Gábor raised an eyebrow and said, “You say that like it’s supposed to be perfectly logical. Monkeys with Razor Blades makes more sense! Monkeys Wearing Boots makes more sense.” 
“Don’t you know what a unicorn is?” 
“Yes,” he said, annoyed. “And no…” 
“Explain, please.” 
“I did not discover children’s stories until I entered school,” Gábor said. “And I rejected most of them as ridiculous. My education, therefore, is rather incomplete in terms of whimsy.” 
He was standing over her as her swing came to a full stop. 
“Well, what did you think monkeys on unique corns would be?” 
“Monkeys riding perfectly cylindrical ears of corn,” he said a little too quickly. “Like some retro circus act.” 
The image alone made her let out a belt of laughter that echoed across the park. She threw her head back and the neon colored oval swing began its oscillation, then she kicked at the ground and she was off again.

“So, at what point did you realize it wasn’t going to be that?” 
“I saw their band logo,” Gábor said, crestfallen. “At first I thought it was even better: you know, monkeys on horses; then I looked closer, but without my glasses, and figured the horn could be an ear of corn on a horse’s head, because there was corn! But I quickly realized that was just ludicrous.” 
Maya was laughing so hard she was struggling to hang on and gasping for air.

Tuesday, November 11, 2014

The Writing Life

There is this cool wind of euphoria that comes when you are in the zone and the words are coming fast and furious. There’s clarity and joy, and you write faster than you can even think, it becomes an instinct.

It’s like a drug, but better: it’s legal, has no side effects, and it costs absolutely nothing. 

I think that is part of the allure for NaNoWriMo.

I’m almost in love with the process right now. Almost halfway through the novel and I have yet to stall (or resort to throwing a unicorn in the story to save a failed plot or faulty research).

I say “almost” because along with NaNoWriMo I am spending time writing dozens of cover letters to send with tweaked resumes, as well as dozens of proposals for freelance projects. Making more progress on the novel than the day job search is a little discouraging and balances things out in the joy department.

So life becomes an exercise in patience where I can be fertile in creativity but fruitless in efforts to move ahead professionally, at least for the moment.

Of course, I realize that the moment I start working full time, it will take time off the writing because it will be the bulk of my day. At this point, it looks like it may not be until after the holidays that I find a desk of my own.

What's a little multitasking amongst us girls, right?

That means I need to put more effort into freelancing and I’ve seen many projects cancelled in the last few weeks. It’s brutal! I am getting invited to submit proposals by clients, so it’s not like I am competing with the whole field out there, just the experts. This is excellent and promising, as long as I remain patient.

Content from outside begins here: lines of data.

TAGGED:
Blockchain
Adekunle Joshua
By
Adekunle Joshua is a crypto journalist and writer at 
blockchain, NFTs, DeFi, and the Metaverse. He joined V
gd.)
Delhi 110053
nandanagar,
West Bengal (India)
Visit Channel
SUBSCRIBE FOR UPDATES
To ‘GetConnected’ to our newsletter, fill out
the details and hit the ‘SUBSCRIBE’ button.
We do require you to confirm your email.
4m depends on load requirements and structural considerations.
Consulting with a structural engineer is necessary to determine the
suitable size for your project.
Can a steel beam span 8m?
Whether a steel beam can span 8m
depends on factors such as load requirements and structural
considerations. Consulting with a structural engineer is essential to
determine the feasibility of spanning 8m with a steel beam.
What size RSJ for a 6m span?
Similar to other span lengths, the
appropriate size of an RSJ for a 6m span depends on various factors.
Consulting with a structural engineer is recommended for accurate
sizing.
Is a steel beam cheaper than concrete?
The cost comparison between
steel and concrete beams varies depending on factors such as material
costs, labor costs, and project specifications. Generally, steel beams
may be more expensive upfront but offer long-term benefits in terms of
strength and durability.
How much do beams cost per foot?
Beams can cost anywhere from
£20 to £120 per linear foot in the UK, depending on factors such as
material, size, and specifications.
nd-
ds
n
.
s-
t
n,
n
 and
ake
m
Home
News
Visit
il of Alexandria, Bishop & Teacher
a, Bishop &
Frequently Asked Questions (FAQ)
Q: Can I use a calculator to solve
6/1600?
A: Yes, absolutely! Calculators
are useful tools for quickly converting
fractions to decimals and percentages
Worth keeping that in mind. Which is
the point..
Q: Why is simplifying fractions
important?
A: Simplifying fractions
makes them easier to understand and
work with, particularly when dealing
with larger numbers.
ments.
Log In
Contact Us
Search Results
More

This is still not a work blog, but the freelancing does involve writing and publishing services.

So, let's review: I have no news, yet, except that I am still in the running because I will not give up. Also, I write, and I love the process.

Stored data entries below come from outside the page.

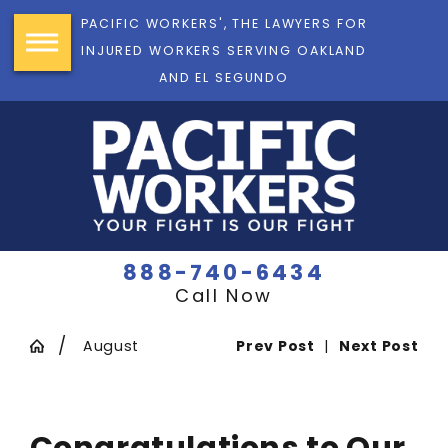
PACIFIC WORKERS', THE LAWYERS FOR
INJURED WORKERS SERVING OAKLAND
AND EL SEGUNDO
888-740-6434
Call Now
August
Prev Post
|
Next Post
Congratulations to Our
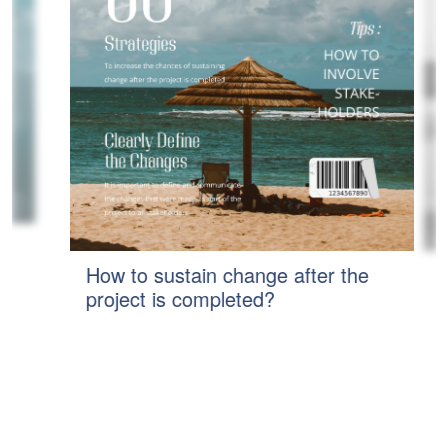
How to sustain change after the
H
project is completed?
S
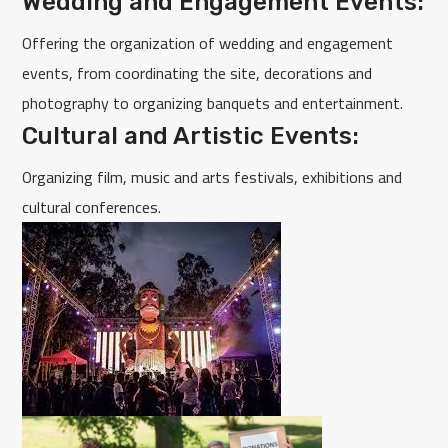
Wedding and Engagement Events:
Offering the organization of wedding and engagement
events, from coordinating the site, decorations and
photography to organizing banquets and entertainment.
Cultural and Artistic Events:
Organizing film, music and arts festivals, exhibitions and
cultural conferences.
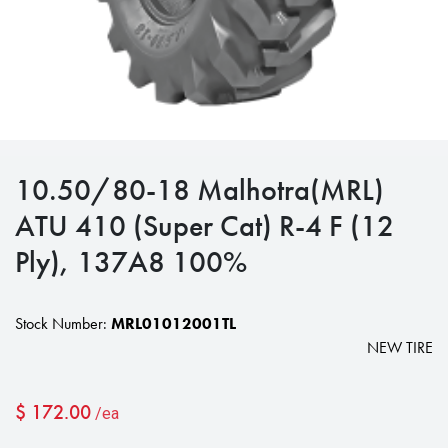
10.50/80-18 Malhotra(MRL)
ATU 410 (Super Cat) R-4 F (12
Ply), 137A8 100%
Stock Number:
MRL01012001TL
NEW TIRE
$
172.00
/ea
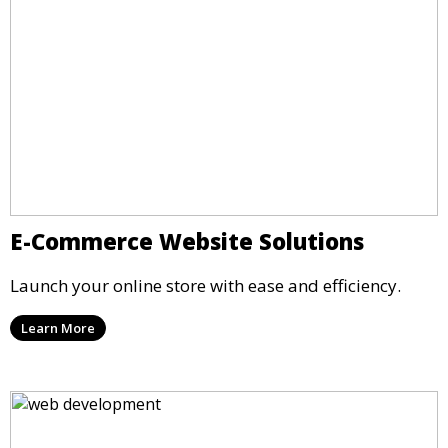
E-Commerce Website Solutions
Launch your online store with ease and efficiency.
Learn More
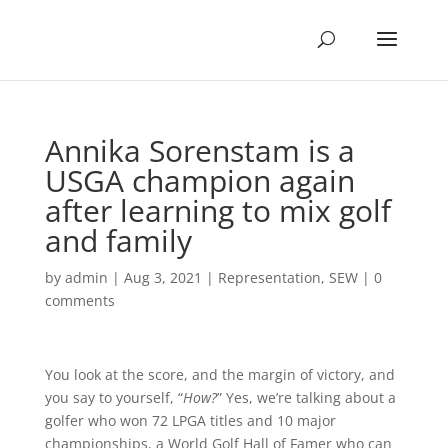
Annika Sorenstam is a
USGA champion again
after learning to mix golf
and family
by
admin
|
Aug 3, 2021
|
Representation
,
SEW
|
0
comments
You look at the score, and the margin of victory, and
you say to yourself, “
How?
” Yes, we’re talking about a
golfer who won 72 LPGA titles and 10 major
championships, a World Golf Hall of Famer who can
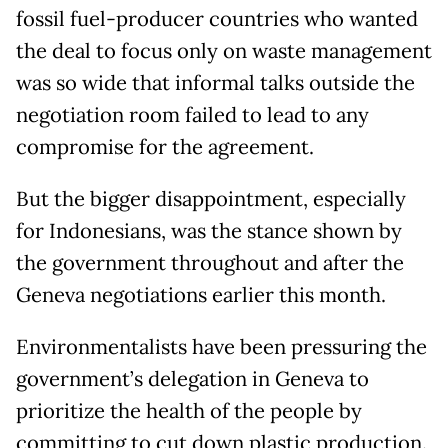
fossil fuel-producer countries who wanted
the deal to focus only on waste management
was so wide that informal talks outside the
negotiation room failed to lead to any
compromise for the agreement.
But the bigger disappointment, especially
for Indonesians, was the stance shown by
the government throughout and after the
Geneva negotiations earlier this month.
Environmentalists have been pressuring the
government’s delegation in Geneva to
prioritize the health of the people by
committing to cut down plastic production.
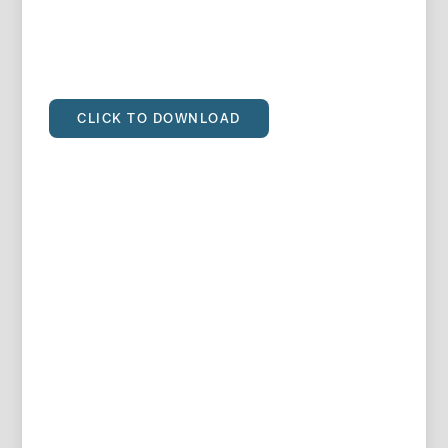
CLICK TO DOWNLOAD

NaNoWriMo progress: The story has become a side-by-side/alternating tale of the two sisters as they move through life and become stars on their own right – which may not all survive in editing, but is helping me flesh out both characters.

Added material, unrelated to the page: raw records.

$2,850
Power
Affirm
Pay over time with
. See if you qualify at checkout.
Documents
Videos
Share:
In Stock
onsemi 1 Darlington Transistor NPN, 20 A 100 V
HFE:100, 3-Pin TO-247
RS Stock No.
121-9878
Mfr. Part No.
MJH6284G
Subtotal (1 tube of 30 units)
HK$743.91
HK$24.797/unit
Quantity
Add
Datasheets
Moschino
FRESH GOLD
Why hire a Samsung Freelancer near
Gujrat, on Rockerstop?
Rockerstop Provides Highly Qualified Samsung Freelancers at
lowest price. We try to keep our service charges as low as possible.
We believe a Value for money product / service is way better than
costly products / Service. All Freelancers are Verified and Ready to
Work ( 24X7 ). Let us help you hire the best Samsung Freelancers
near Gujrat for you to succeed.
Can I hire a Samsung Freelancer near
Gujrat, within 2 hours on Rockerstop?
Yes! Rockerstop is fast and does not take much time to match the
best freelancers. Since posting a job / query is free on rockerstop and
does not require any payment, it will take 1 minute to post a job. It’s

A plot twist suggested itself in dream form last night (yes, I dreamed I was writing). It isn't what I outlined, but I will allow the story to go in that direction because if feels organic to the story as it develops. (Don't you wish life were that easy and malleable some days?)

As long as I remain disciplined and patient, rewards will find me: the words will continue to grace the page, projects will be offered, interviews may start to materialize.

I remain hopeful in all fronts.

Now, what shall I call that unicorn, in case I need one later?